We’re two weeks into our second AI for Business Owners Cohort, and I keep thinking about how much the landscape has shifted since we wrapped the first one in early November.                                            

The Technology Moved Fast                                                                                                   

Anthropic released Opus 4.5, their most capable model yet. I’m building software, newsletters, agent pipelines, etc. much faster and with far fewer errors than previously.

They launched Claude Co-work, which gives users the same magic of Claude Code building, changing, and organizing files on your computer with a less technical interface.

We’ve also seen Claude’s ability to document and use skills become a game changer for adding capabilities to Claude.

In my view, Anthropic has taken a clear lead in B2B AI and knowledge work. While others like ChatGPT chase the consumer market, Anthropic is building tools that actually work for professionals.     

As a result we stopped teaching anything about OpenAI and ChatGPT in the course and have relegated Google’s Gemini to image and video creation.

That’s why you need to keep learning and staying at the edge of where AI is leading us. The capabilities change fast. 

The People Are Moving Faster                                                                                                

I have participants in this cohort who, three weeks ago, couldn't find the settings menu in the Claude app. Basic navigation was a struggle.                                                           

This week, one of them needed to analyze a CSV file, make some modifications, and output a new Excel file. She described what she wanted in plain English. Claude wrote Python code, executed it, and handed her the finished spreadsheet.

“Do you realize you just wrote Python?” I said pointing out that Claude had written and executed a series of Python scripts to implement her request.

"Wait," she said. "Was that... programming?"

Yes. She had just programmed. Without knowing Python. Without knowing she was programming.                                                                                                              
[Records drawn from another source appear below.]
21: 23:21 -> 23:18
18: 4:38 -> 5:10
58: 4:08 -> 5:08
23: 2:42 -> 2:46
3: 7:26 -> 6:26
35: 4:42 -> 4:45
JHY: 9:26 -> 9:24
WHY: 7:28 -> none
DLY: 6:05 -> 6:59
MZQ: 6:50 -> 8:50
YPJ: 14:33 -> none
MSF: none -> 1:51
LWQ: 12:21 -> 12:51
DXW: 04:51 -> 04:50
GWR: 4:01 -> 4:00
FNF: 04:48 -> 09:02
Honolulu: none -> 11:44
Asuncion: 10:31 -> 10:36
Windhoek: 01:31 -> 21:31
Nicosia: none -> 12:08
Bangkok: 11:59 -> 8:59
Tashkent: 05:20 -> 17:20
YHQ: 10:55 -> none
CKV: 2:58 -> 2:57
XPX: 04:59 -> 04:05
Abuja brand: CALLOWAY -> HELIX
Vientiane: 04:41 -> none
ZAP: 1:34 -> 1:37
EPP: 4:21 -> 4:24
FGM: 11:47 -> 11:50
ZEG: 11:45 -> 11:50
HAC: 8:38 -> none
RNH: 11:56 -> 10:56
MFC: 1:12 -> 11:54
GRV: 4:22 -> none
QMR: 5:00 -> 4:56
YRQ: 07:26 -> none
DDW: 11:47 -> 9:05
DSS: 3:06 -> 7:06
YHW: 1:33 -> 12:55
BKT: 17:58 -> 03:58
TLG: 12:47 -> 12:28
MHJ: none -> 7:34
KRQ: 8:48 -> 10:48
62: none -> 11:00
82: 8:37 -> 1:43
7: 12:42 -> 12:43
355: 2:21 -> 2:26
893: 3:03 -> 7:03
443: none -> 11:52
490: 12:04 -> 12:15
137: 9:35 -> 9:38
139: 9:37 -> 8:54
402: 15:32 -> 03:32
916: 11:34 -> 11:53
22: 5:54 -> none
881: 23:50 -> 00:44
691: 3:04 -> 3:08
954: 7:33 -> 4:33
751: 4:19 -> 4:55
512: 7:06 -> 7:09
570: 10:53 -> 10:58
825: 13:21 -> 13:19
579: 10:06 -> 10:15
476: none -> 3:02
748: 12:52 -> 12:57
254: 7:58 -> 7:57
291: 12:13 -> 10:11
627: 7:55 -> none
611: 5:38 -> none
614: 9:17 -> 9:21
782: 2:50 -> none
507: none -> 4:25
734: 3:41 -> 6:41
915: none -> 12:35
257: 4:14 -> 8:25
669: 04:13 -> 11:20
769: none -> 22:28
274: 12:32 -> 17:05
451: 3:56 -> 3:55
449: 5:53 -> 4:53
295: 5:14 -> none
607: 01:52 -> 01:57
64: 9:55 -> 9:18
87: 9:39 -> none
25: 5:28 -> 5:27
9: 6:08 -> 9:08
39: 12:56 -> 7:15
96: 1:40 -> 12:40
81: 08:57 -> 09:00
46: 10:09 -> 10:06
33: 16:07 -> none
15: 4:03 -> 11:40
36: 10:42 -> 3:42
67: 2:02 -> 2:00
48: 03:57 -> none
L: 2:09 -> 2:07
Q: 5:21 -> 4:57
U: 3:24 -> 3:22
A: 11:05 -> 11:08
She doesn't fully believe it yet. But she will as we go deeper into what's possible.            

The Real Barrier Isn't What You Think                                                                                   

There are two stats I keep coming back to: 82% of the smallest firms believe "AI isn't applicable" to their business. Meanwhile, 91% of firms already using AI report revenue improvements.

That's because the smaller companies aren’t getting exposed to the full power of AI. They’re using ChatGPT for Google searches rather than Claude Code to build powerful agents that do actually work with and for them.

Most of what stops business owners from using AI is a UI problem. The tools feel unfamiliar or the interface is intimidating or you don't know where to start.                      

But here's what I've learned running these cohorts: AI rewards a bit of effort. Not a lot but just enough to get past the initial friction.                                                                         

Every time you use these tools, they get easier. Not because the AI is learning about you (though that's coming), but because you're building intuition. You start to understand what to ask and how to ask it.

This week we worked on prompting and building a skill into Claude that captures a framework for more complex and productive prompts. It’s rewarding watching people start to get far better and more accurate outputs from the AI than they’ve ever received before.

The Unfair Advantage                                                                                                              

The business owners who build this intuition in 2025 will compound that advantage for years. They'll automate tasks their competitors do manually. They'll move faster on decisions because they can analyze data in minutes instead of days. They'll try things that used to require hiring specialists.                                                                                      

And they'll do it without realizing they're "technical."                                                            

Just like my participant this week who created Python without knowing she was programming.